Problem details = Return each line below exactly as it reads, and omit any image in it.

** Source material follows **

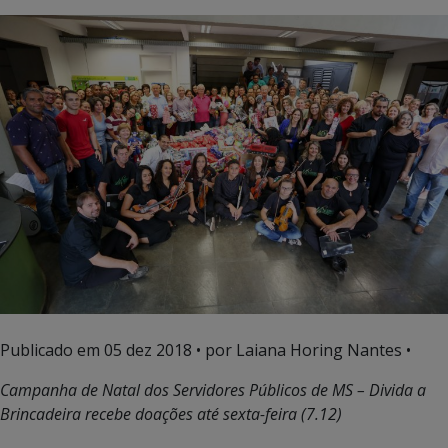
Publicado em
05 dez 2018
• por Laiana Horing Nantes •
Campanha de Natal dos Servidores Públicos de MS – Divida a
Brincadeira recebe doações até sexta-feira (7.12)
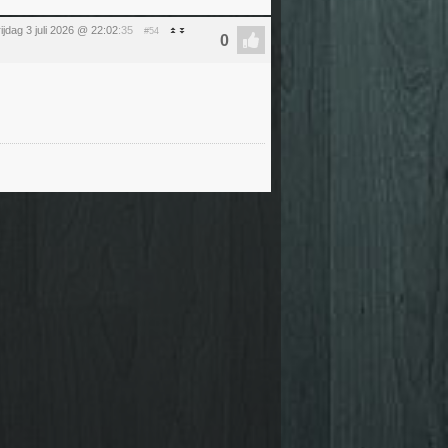
rijdag 3 juli 2026 @ 22:02
:35
#54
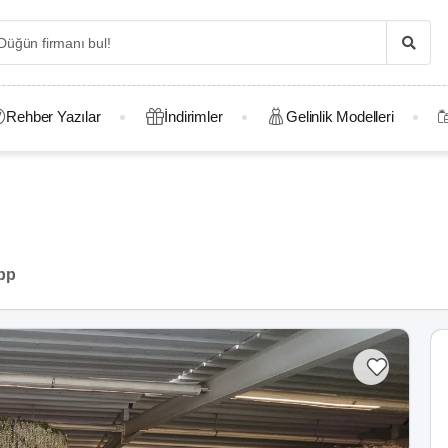
Rehber Yazılar
İndirimler
Gelinlik Modelleri
pp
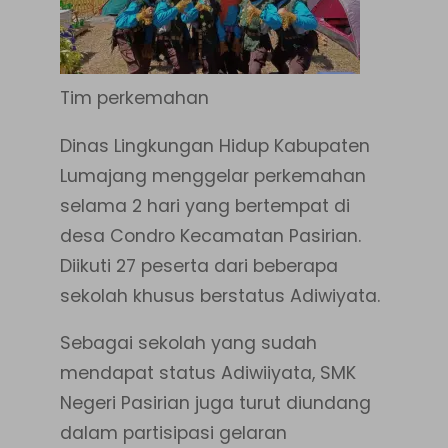
Tim perkemahan
Dinas Lingkungan Hidup Kabupaten
Lumajang menggelar perkemahan
selama 2 hari yang bertempat di
desa Condro Kecamatan Pasirian.
Diikuti 27 peserta dari beberapa
sekolah khusus berstatus Adiwiyata.
Sebagai sekolah yang sudah
mendapat status Adiwiiyata, SMK
Negeri Pasirian juga turut diundang
dalam partisipasi gelaran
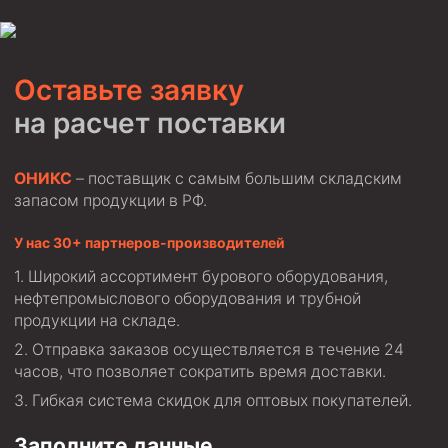
Пробки цементировочные
Скребки корончатые СК и тросовые СТ
Оставьте заявку
Центраторы колонные
на расчет поставки
Герметизаторы устьевые
Башмаки колонные
ОНИКС
– поставщик с самым большим складским
запасом продукции в РФ.
Инструмент для бурения и КРС (ловильный, аварийный)
Перья для резки кабеля
У нас 30+ партнеров-производителей
Шаблоны колонные
Широкий ассортимент бурового оборудования,
нефтепромыслового оборудования и трубной
Перья гидромониторные
продукции на складе.
Пауки гидравлические
Отправка заказов осуществляется в течение 24
Пауки механические
часов, что позволяет сократить время доставки.
Гибкая система скидок для оптовых покупателей.
Желонки
Ерши механические
Заполните данные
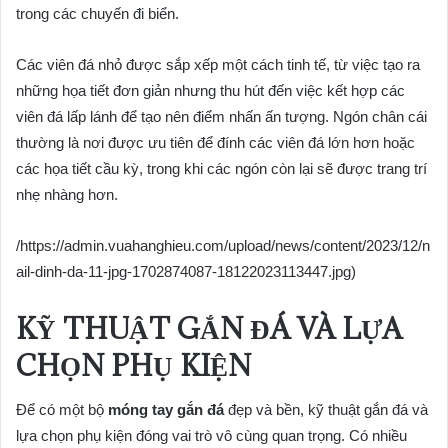
trong các chuyến đi biển.
Các viên đá nhỏ được sắp xếp một cách tinh tế, từ việc tạo ra
những họa tiết đơn giản nhưng thu hút đến việc kết hợp các
viên đá lấp lánh để tạo nên điểm nhấn ấn tượng. Ngón chân cái
thường là nơi được ưu tiên để đính các viên đá lớn hơn hoặc
các họa tiết cầu kỳ, trong khi các ngón còn lại sẽ được trang trí
nhẹ nhàng hơn.
/https://admin.vuahanghieu.com/upload/news/content/2023/12/n
ail-dinh-da-11-jpg-1702874087-18122023113447.jpg)
KỸ THUẬT GẮN ĐÁ VÀ LỰA
CHỌN PHỤ KIỆN
Để có một bộ
móng tay gắn đá
đẹp và bền, kỹ thuật gắn đá và
lựa chọn phụ kiện đóng vai trò vô cùng quan trọng. Có nhiều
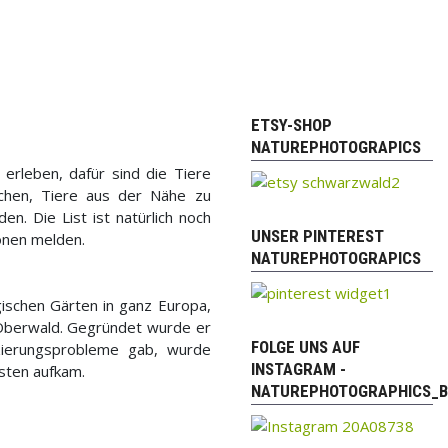
ETSY-SHOP
NATUREPHOTOGRAPICS
erleben, dafür sind die Tiere
ichen, Tiere aus der Nähe zu
n. Die List ist natürlich noch
UNSER PINTEREST
ionen melden.
NATUREPHOTOGRAPICS
gischen Gärten in ganz Europa,
 Oberwald. Gegründet wurde er
FOLGE UNS AUF
zierungsprobleme gab, wurde
INSTAGRAM -
sten aufkam.
NATUREPHOTOGRAPHICS_B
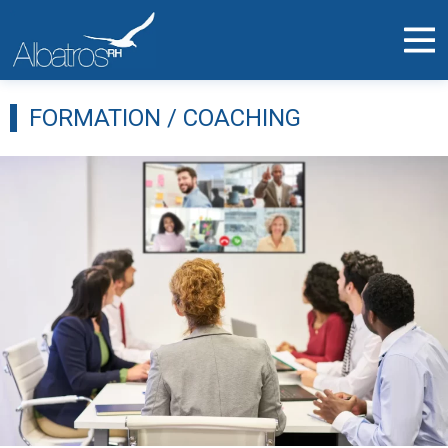
FORMATION / COACHING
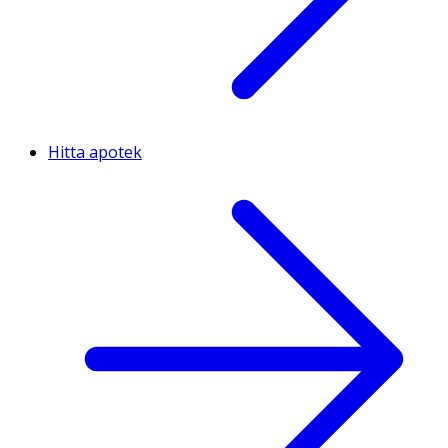
Hitta apotek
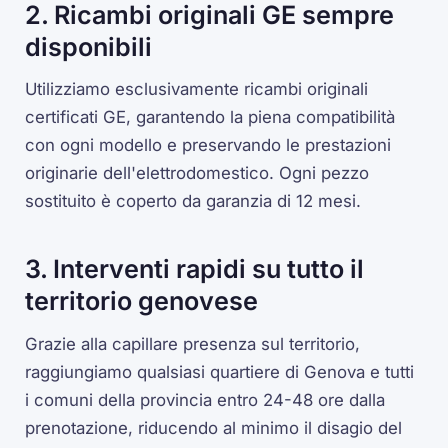
2. Ricambi originali GE sempre
disponibili
Utilizziamo esclusivamente ricambi originali
certificati GE, garantendo la piena compatibilità
con ogni modello e preservando le prestazioni
originarie dell'elettrodomestico. Ogni pezzo
sostituito è coperto da garanzia di 12 mesi.
3. Interventi rapidi su tutto il
territorio genovese
Grazie alla capillare presenza sul territorio,
raggiungiamo qualsiasi quartiere di Genova e tutti
i comuni della provincia entro 24-48 ore dalla
prenotazione, riducendo al minimo il disagio del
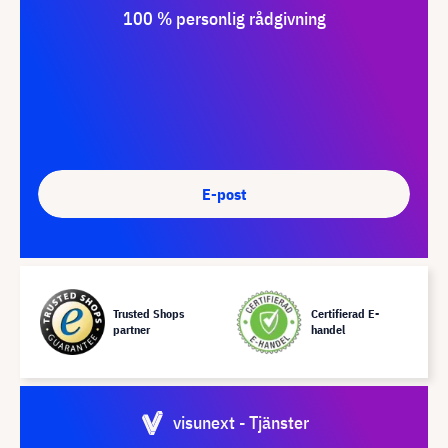
100 % personlig rådgivning
E-post
Trusted Shops
Certifierad E-
partner
handel
visunext - Tjänster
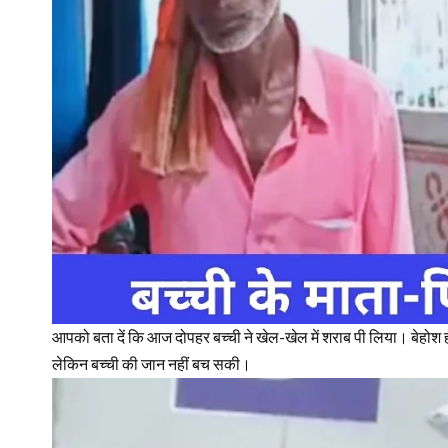
आपको बता दें कि आज दोपहर बच्ची ने खेल-खेल में शराब पी लिया। बेहोश ह
लेकिन बच्ची की जान नहीं बच सकी।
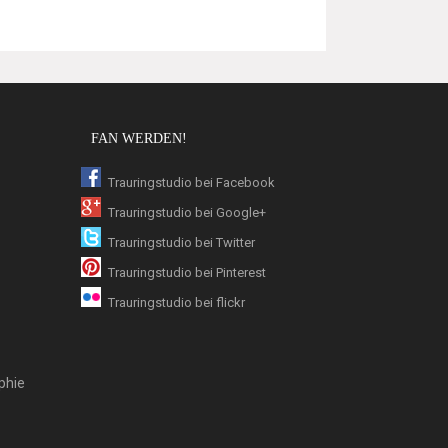
FAN WERDEN!
Trauringstudio bei Facebook
Trauringstudio bei Google+
Trauringstudio bei Twitter
Trauringstudio bei Pinterest
Trauringstudio bei flickr
phie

** End of Source material **

Reply to the exercise =
Publicado em
05 dez 2018
• por Laiana Horing Nantes •
Campanha de Natal dos Servidores Públicos de MS – Divida a
Brincadeira recebe doações até sexta-feira (7.12)
rijdag 3 juli 2026 @ 22:02
:35
#54
Rehber Yazılar
İndirimler
Gelinlik Modelleri
pp
Tim perkemahan
Dinas Lingkungan Hidup Kabupaten
Lumajang menggelar perkemahan
selama 2 hari yang bertempat di
desa Condro Kecamatan Pasirian.
Diikuti 27 peserta dari beberapa
sekolah khusus berstatus Adiwiyata.
Sebagai sekolah yang sudah
mendapat status Adiwiiyata, SMK
Negeri Pasirian juga turut diundang
dalam partisipasi gelaran
Пробки цементировочные
Скребки корончатые СК и тросовые СТ
Оставьте заявку
Центраторы колонные
на расчет поставки
Герметизаторы устьевые
Башмаки колонные
ОНИКС
– поставщик с самым большим складским
запасом продукции в РФ.
Инструмент для бурения и КРС (ловильный, аварийный)
Перья для резки кабеля
У нас 30+ партнеров-производителей
Шаблоны колонные
Широкий ассортимент бурового оборудования,
нефтепромыслового оборудования и трубной
Перья гидромониторные
продукции на складе.
Пауки гидравлические
Отправка заказов осуществляется в течение 24
Пауки механические
часов, что позволяет сократить время доставки.
Гибкая система скидок для оптовых покупателей.
Желонки
Ерши механические
Заполните данные
trong các chuyến đi biển.
Các viên đá nhỏ được sắp xếp một cách tinh tế, từ việc tạo ra
những họa tiết đơn giản nhưng thu hút đến việc kết hợp các
viên đá lấp lánh để tạo nên điểm nhấn ấn tượng. Ngón chân cái
thường là nơi được ưu tiên để đính các viên đá lớn hơn hoặc
các họa tiết cầu kỳ, trong khi các ngón còn lại sẽ được trang trí
nhẹ nhàng hơn.
/https://admin.vuahanghieu.com/upload/news/content/2023/12/n
ail-dinh-da-11-jpg-1702874087-18122023113447.jpg)
KỸ THUẬT GẮN ĐÁ VÀ LỰA
CHỌN PHỤ KIỆN
Để có một bộ
móng tay gắn đá
đẹp và bền, kỹ thuật gắn đá và
lựa chọn phụ kiện đóng vai trò vô cùng quan trọng. Có nhiều
ETSY-SHOP
NATUREPHOTOGRAPICS
erleben, dafür sind die Tiere
ichen, Tiere aus der Nähe zu
n. Die List ist natürlich noch
UNSER PINTEREST
ionen melden.
NATUREPHOTOGRAPICS
gischen Gärten in ganz Europa,
 Oberwald. Gegründet wurde er
FOLGE UNS AUF
zierungsprobleme gab, wurde
INSTAGRAM -
sten aufkam.
NATUREPHOTOGRAPHICS_B
FORMATION / COACHING
Hitta apotek
2. Ricambi originali GE sempre
disponibili
Utilizziamo esclusivamente ricambi originali
certificati GE, garantendo la piena compatibilità
con ogni modello e preservando le prestazioni
originarie dell'elettrodomestico. Ogni pezzo
sostituito è coperto da garanzia di 12 mesi.
3. Interventi rapidi su tutto il
territorio genovese
Grazie alla capillare presenza sul territorio,
raggiungiamo qualsiasi quartiere di Genova e tutti
i comuni della provincia entro 24-48 ore dalla
prenotazione, riducendo al minimo il disagio del
100 % personlig rådgivning
E-post
Trusted Shops
Certifierad E-
partner
handel
visunext - Tjänster
आपको बता दें कि आज दोपहर बच्ची ने खेल-खेल में शराब पी लिया। बेहोश ह
लेकिन बच्ची की जान नहीं बच सकी।
FAN WERDEN!
Trauringstudio bei Facebook
Trauringstudio bei Google+
Trauringstudio bei Twitter
Trauringstudio bei Pinterest
Trauringstudio bei flickr
phie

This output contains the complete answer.